Suddenly the phone rang. "Get that can you Steve" shouted the Colonel. His hands were still shaking.
"Hello" said Steve...."You want to speak to Dora. Who is this please......Jim....you met her on holiday in Cornwall...Just a minute."
"Blimey" said Slugger, "Fireworks about to start" said Ron, rubbing his hands. "This could be interesting" exclaimed Hazel.
"Phone call for you Dora" said Steve, "Your holiday romance on the other end I expect."
Dora took the call in private, shutting the door. Steve paced up and down the room.
"Sit down" said Slugger, "You'll wear that bit of carpet out." "Perhaps Jim wore Dora out" commented Ron.
Steve spun round and threw his mug of tea at Ron.

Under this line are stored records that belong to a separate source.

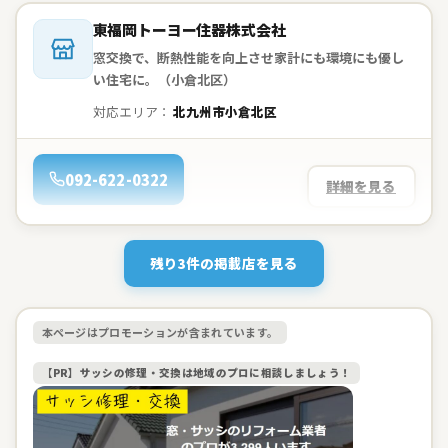
会社名：
東福岡トーヨー住器株式会社
窓交換で、断熱性能を向上させ家計にも環境にも優し
い住宅に。（小倉北区）
対応エリア：
北九州市小倉北区
電話：
092-622-0322
詳細を見る
残り3件の掲載店を見る
本ページはプロモーションが含まれています。
【PR】サッシの修理・交換は地域のプロに相談しましょう！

Ron ducked. It hit one of the restored horse pictures knocking it  off the wall. It
smashed on the ground. "Oh no, not again" groaned the Colonel, "It's only just been repaired, the varnish on the frame's hardly had time to dry." Steve and Ron started fighting. Hazel started screaming.
"Ah that's more like it" exclaimed the Colonel," Normal service has been resumed." Three more pictures were knocked off the wall in
the scuffle.
" 'Ere, did they cost much to repair Colonel?" asked Slugger.
"I don't know" he replied, "I havn't had the last bill yet."

Slugger prised Steve and Ron apart. Dora entered the room. "Dora..." started Steve. "It's none of your business" she retorted. "And
it wasn't a holiday romance. Jim was stopping at the same bed and breakfast as me. I confided in him and told him my problems.
He came to my room."
"I bet he did" said Ron.
Steve flew at Ron again, but Slugger was ready and held him back.
The Colonel stood as if  guarding the remaining pictures left on the wall, arms outstretched. "Touchy today aren't we Steve" said Ron.
"We just talked" said Dora. "And it was Jim who persuaded me to come back to Follyfoot. To be with you all. We all need someone to
confide in." "Yes we do" said Hazel, looking across at Ron. "I'm sorry" said Steve to Dora.
"Why do you always jump to the wrong conclusions Steve?" Dora replied. "Why can't you trust people?".
"It's Ron" he answered. "He winds me up."

"Yeah" said Ron grinning. "Just like a watch. And the mainspring always snaps. And then it don't work. Well not properly. See, the
heart is a funny thing, it rules the head."
"Yes it does" exclaimed Hazel. "That was my problem. I just used to snap at the silliest things. But since I've met Ron I've realised
that love can change people. And me and Ron are in love."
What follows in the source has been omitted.